Filter the records below and copy every line containing the word "providing".

→ Data
__________
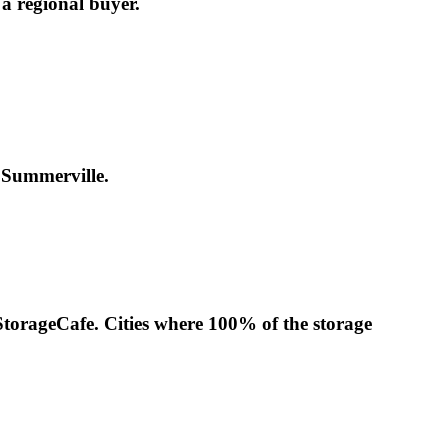
 a regional buyer.
n Summerville.
 StorageCafe. Cities where 100% of the storage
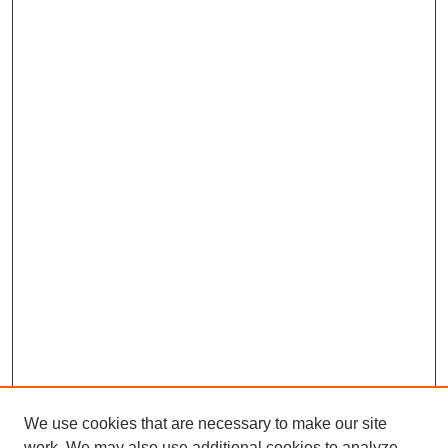
We use cookies that are necessary to make our site
work. We may also use additional cookies to analyze,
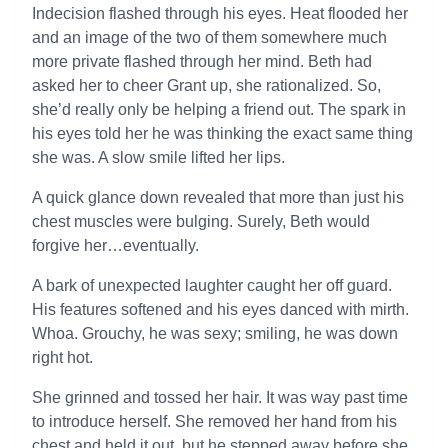
Indecision flashed through his eyes. Heat flooded her
and an image of the two of them somewhere much
more private flashed through her mind. Beth had
asked her to cheer Grant up, she rationalized. So,
she’d really only be helping a friend out. The spark in
his eyes told her he was thinking the exact same thing
she was. A slow smile lifted her lips.
A quick glance down revealed that more than just his
chest muscles were bulging. Surely, Beth would
forgive her…eventually.
A bark of unexpected laughter caught her off guard.
His features softened and his eyes danced with mirth.
Whoa. Grouchy, he was sexy; smiling, he was down
right hot.
She grinned and tossed her hair. It was way past time
to introduce herself. She removed her hand from his
chest and held it out, but he stepped away before she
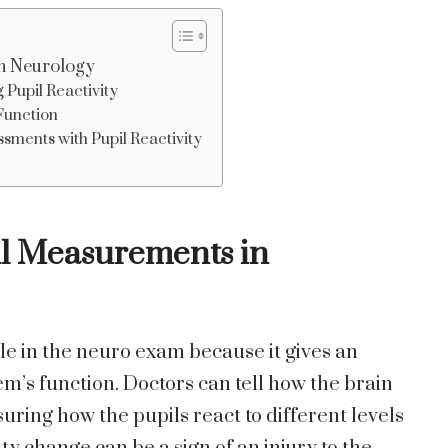
in Neurology
 Pupil Reactivity
 Function
sments with Pupil Reactivity
il Measurements in
le in the neuro exam because it gives an
m’s function. Doctors can tell how the brain
ring how the pupils react to different levels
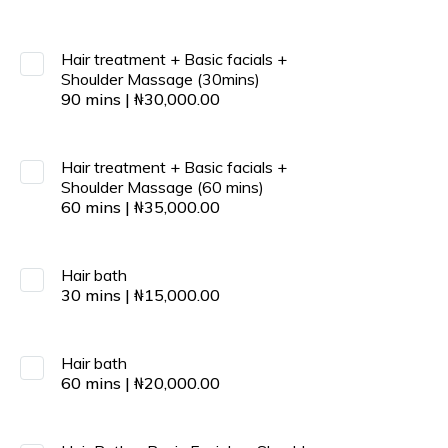
Hair treatment + Basic facials +
Shoulder Massage (30mins)
90
mins
|
₦
30,000.00
Hair treatment + Basic facials +
Shoulder Massage (60 mins)
60
mins
|
₦
35,000.00
Hair bath
30
mins
|
₦
15,000.00
Hair bath
60
mins
|
₦
20,000.00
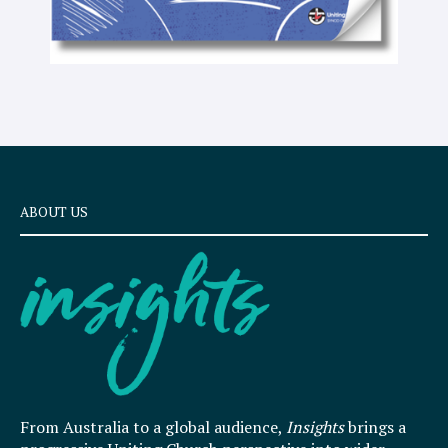
ABOUT US
From Australia to a global audience,
Insights
brings a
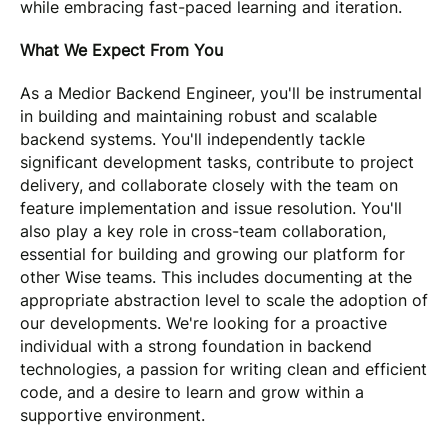
while embracing fast-paced learning and iteration.
What We Expect From You
As a Medior Backend Engineer, you'll be instrumental
in building and maintaining robust and scalable
backend systems. You'll independently tackle
significant development tasks, contribute to project
delivery, and collaborate closely with the team on
feature implementation and issue resolution. You'll
also play a key role in cross-team collaboration,
essential for building and growing our platform for
other Wise teams. This includes documenting at the
appropriate abstraction level to scale the adoption of
our developments. We're looking for a proactive
individual with a strong foundation in backend
technologies, a passion for writing clean and efficient
code, and a desire to learn and grow within a
supportive environment.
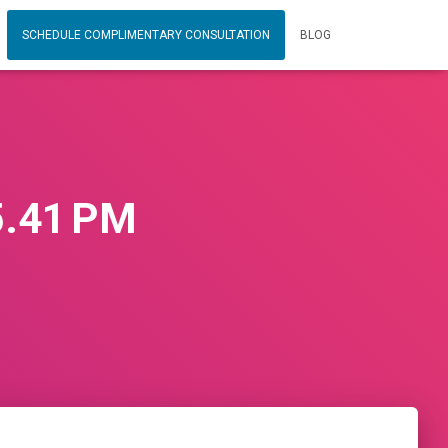
SCHEDULE COMPLIMENTARY CONSULTATION
BLOG
5.41 PM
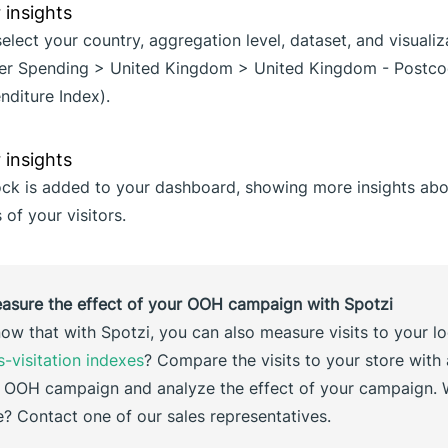
 select your country, aggregation level, dataset, and visuali
mer Spending > United Kingdom > United Kingdom - Postco
nditure Index).
ock is added to your dashboard, showing more insights abo
of your visitors.
easure the effect of your OOH campaign with Spotzi
ow that with Spotzi, you can also measure visits to your l
s-visitation indexes
? Compare the visits to your store with
 OOH campaign and analyze the effect of your campaign. 
 Contact one of our sales representatives.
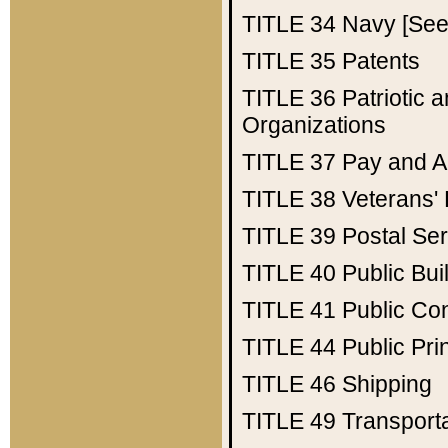
TITLE 34
Navy [See 
TITLE 35
Patents
TITLE 36
Patriotic
Organizations
TITLE 37
Pay and A
TITLE 38
Veterans' 
TITLE 39
Postal Ser
TITLE 40
Public Bui
TITLE 41
Public Con
TITLE 44
Public Pr
TITLE 46
Shipping
TITLE 49
Transport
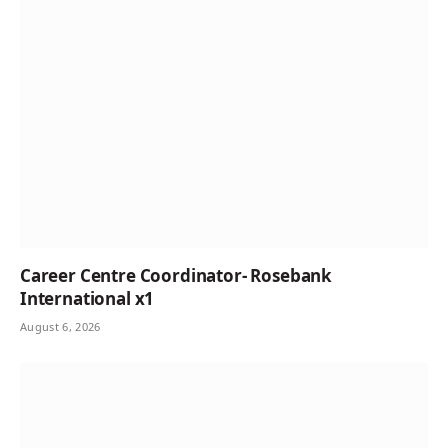
Career Centre Coordinator- Rosebank
International x1
August 6, 2026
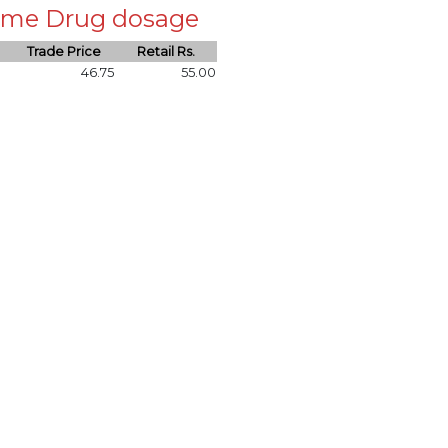
 same Drug dosage
Trade Price
Retail Rs.
46.75
55.00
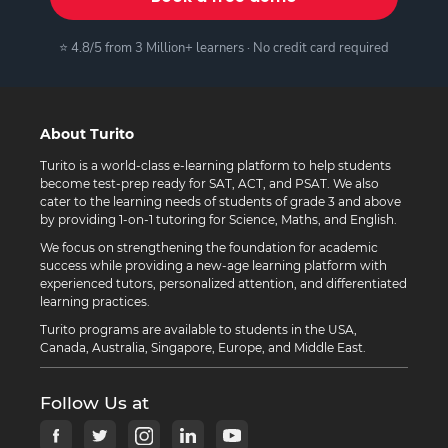
⭐ 4.8/5 from 3 Million+ learners · No credit card required
About Turito
Turito is a world-class e-learning platform to help students
become test-prep ready for SAT, ACT, and PSAT. We also
cater to the learning needs of students of grade 3 and above
by providing 1-on-1 tutoring for Science, Maths, and English.
We focus on strengthening the foundation for academic
success while providing a new-age learning platform with
experienced tutors, personalized attention, and differentiated
learning practices.
Turito programs are available to students in the USA,
Canada, Australia, Singapore, Europe, and Middle East.
Follow Us at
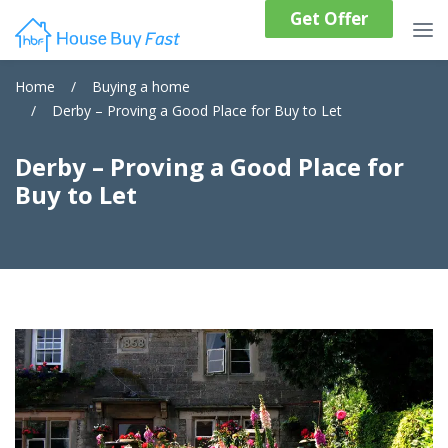
Get Offer
Home
/
Buying a home
/
Derby – Proving a Good Place for Buy to Let
Derby – Proving a Good Place for
Buy to Let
__________
→ Your response
by providing 1-on-1 tutoring for Science, Maths, and English.
success while providing a new-age learning platform with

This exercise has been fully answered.